Methylxanthines are respiratory stimulants that have been used in preterm neonates for decades to both prevent and treat apnea of prematurity and to facilitate extubation [7]. Caffeine is a naturally occurring methylxanthine used extensively worldwide for hundreds of years for its central nervous system stimulant properties [7]. Caffeine and other methylxanthines, such as theophylline, have been used in the treatment of apnea in newborn infants since the 1970s [8]. The precise mechanism by which methylxanthines improve respiratory function continues to be debated, but caffeine is known to stimulate the respiratory center in the medulla by antagonizing adenosine A1 and A2A receptors, increasing sensitivity and response to carbon dioxide and PO2 and enhancing diaphragmatic function [9]. Caffeine is now used in preference to other methylxanthines due to its wider therapeutic window and longer duration of action in neonates, which allow for daily dosing and remove the need for therapeutic drug monitoring [10, 11].

Despite this longstanding clinical use there remain several evidence gaps, including indications for treatment, dosing regimen, the most appropriate patient population, and the short- and long-term effects of caffeine therapy [12]. The aim of this systematic review was to assess the effectiveness of caffeine in reducing the rate or occurrence of apnea and reducing long‐term neurodevelopmental impairment in preterm infants (<37 weeks’ post-menstrual age [PMA]). A secondary aim was to assess if there is any difference in these outcomes between caffeine given at standard doses (≤10 mg·kg−1 caffeine citrate equivalent) and high doses (>10 mg·kg−1 caffeine citrate equivalent).

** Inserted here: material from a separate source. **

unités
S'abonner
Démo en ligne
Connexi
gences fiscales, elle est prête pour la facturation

This systematic review was guided by the Cochrane Handbook for Systematic Reviews of Interventions [13] and is reported according to the Preferred Reporting Items for Systematic Reviews and Meta-Analyses (PRISMA) statement [14]. Prior to the literature search being conducted, the protocol was registered with the Prospective Register of Systematic Reviews (PROSPERO, CRD42020154678).

We included all randomized controlled trials (RCTs) in preterm infants (<37 weeks’ PMA) of caffeine (at any dose and for any reason) vs. placebo or no treatment (comparison one), or high-dose caffeine (>10 mg·kg−1 citrate equivalent) vs. low-dose caffeine (≤10 mg·kg−1 caffeine citrate equivalent) (comparison two), which reported one or more prespecified outcomes. We included published studies and those published in abstract if they included sufficient information to confirm eligibility and allow Grading of Recommendations Assessment, Development and Evaluation (GRADE) [15]. We did not include observational or non-randomized studies. No limit was placed on year of publication, and studies in any language were included and translated if an English abstract was available for the initial screening stage.

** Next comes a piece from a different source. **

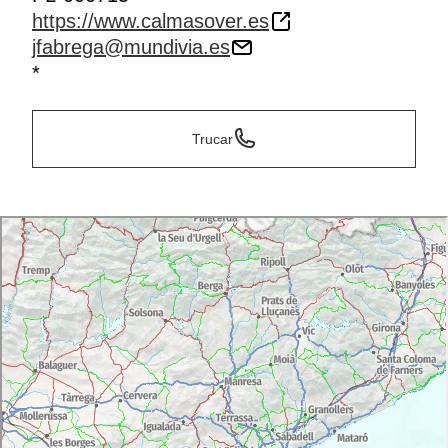
https://www.calmasover.es
jfabrega@mundivia.es
*
Trucar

We reported outcomes across four developmental epochs: neonatal/infancy (<1 year of age), early childhood (ages 1–5 years), middle childhood (ages 6–11 years) and adolescence (ages 12–19 years). If longitudinal studies reported multiple assessments of an outcome within the epoch, the last reported assessment in each epoch was included in the analysis.

The primary outcome for the neonatal/infant epoch was apnea, defined as a pause in breathing of ≥20 s, or <20 s with bradycardia (heart rate <100 beats per minute [bpm]), cyanosis or pallor [16], or as per author definitions. For all other epochs, the primary outcome was neurocognitive impairment, defined by authors, using standardized tests appropriate for age.

Secondary outcomes for the neonatal/infant epoch included bronchopulmonary dysplasia (BPD), defined as ongoing requirement for oxygen or respiratory support at 36 weeks’ PMA; intermittent hypoxemia, expressed as events per hour and defined as a fall in oxygen saturation (SpO2) of 10% or more from baseline, or as defined by authors; retinopathy of prematurity (ROP) Stage III or worse [17]; intraventricular hemorrhage (IVH) grade III or IV [18]; patent ductus arteriosus (PDA), defined as use of medical or surgical treatment for ductal closure; tachycardia, defined as mean heart rate ≥160 bpm or as per authors; duration of mechanical ventilation; duration of positive pressure support; growth velocity, including weight gain (−−1), linear growth (cm.week−1) and head growth (cm.week−1) to 36 weeks’ PMA (or as defined by authors); death; survival without neurosensory impairment (including, but not limited to deafness, blindness and cerebral palsy); and time to establish full enteral feeds (as defined by authors).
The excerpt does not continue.